- [AIM OF THE EXERCISE] The data is to be repeated exactly, with the images removed.

[Records excerpted from a collection]
--- --- ---

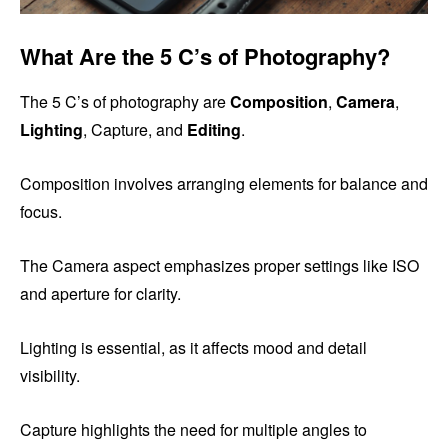
What Are the 5 C’s of Photography?
The 5 C’s of photography are
Composition
,
Camera
,
Lighting
, Capture, and
Editing
.
Composition involves arranging elements for balance and
focus.
The Camera aspect emphasizes proper settings like ISO
and aperture for clarity.
Lighting is essential, as it affects mood and detail
visibility.
Capture highlights the need for multiple angles to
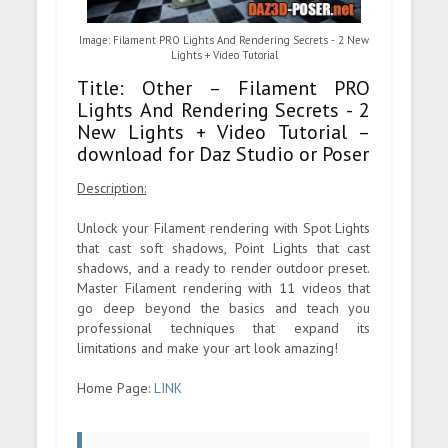
Image: Filament PRO Lights And Rendering Secrets - 2 New
Lights + Video Tutorial
Title: Other – Filament PRO
Lights And Rendering Secrets - 2
New Lights + Video Tutorial –
download for Daz Studio or Poser
Description:
Unlock your Filament rendering with Spot Lights
that cast soft shadows, Point Lights that cast
shadows, and a ready to render outdoor preset.
Master Filament rendering with 11 videos that
go deep beyond the basics and teach you
professional techniques that expand its
limitations and make your art look amazing!
Home Page:
LINK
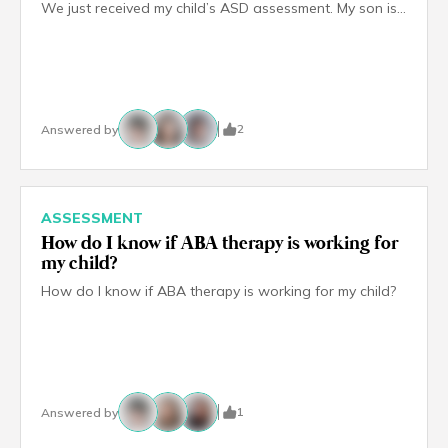
We just received my child’s ASD assessment. My son is 5 years old. I feel overwhelmed by the number of therapy options available because every centre I have visited says their approach works best. How do I figure out which therapies are right for my child and where do I even start?
2
Answered by
ASSESSMENT
How do I know if ABA therapy is working for
my child?
How do I know if ABA therapy is working for my child?
1
Answered by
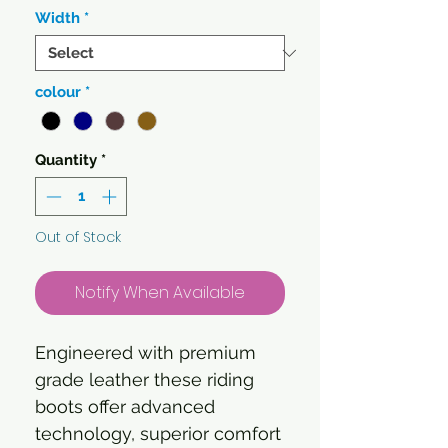
Width
*
colour
*
Quantity
*
Out of Stock
Notify When Available
Engineered with premium
grade leather these riding
boots offer advanced
technology, superior comfort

--- --- ---

- [SOLUTION FOR THIS EXERCISE]
What Are the 5 C’s of Photography?
The 5 C’s of photography are
Composition
,
Camera
,
Lighting
, Capture, and
Editing
.
Composition involves arranging elements for balance and
focus.
The Camera aspect emphasizes proper settings like ISO
and aperture for clarity.
Lighting is essential, as it affects mood and detail
visibility.
Capture highlights the need for multiple angles to
Image: Filament PRO Lights And Rendering Secrets - 2 New
Lights + Video Tutorial
Title: Other – Filament PRO
Lights And Rendering Secrets - 2
New Lights + Video Tutorial –
download for Daz Studio or Poser
Description:
Unlock your Filament rendering with Spot Lights
that cast soft shadows, Point Lights that cast
shadows, and a ready to render outdoor preset.
Master Filament rendering with 11 videos that
go deep beyond the basics and teach you
professional techniques that expand its
limitations and make your art look amazing!
Home Page:
LINK
We just received my child’s ASD assessment. My son is 5 years old. I feel overwhelmed by the number of therapy options available because every centre I have visited says their approach works best. How do I figure out which therapies are right for my child and where do I even start?
2
Answered by
ASSESSMENT
How do I know if ABA therapy is working for
my child?
How do I know if ABA therapy is working for my child?
1
Answered by
Width
*
colour
*
Quantity
*
Out of Stock
Notify When Available
Engineered with premium
grade leather these riding
boots offer advanced
technology, superior comfort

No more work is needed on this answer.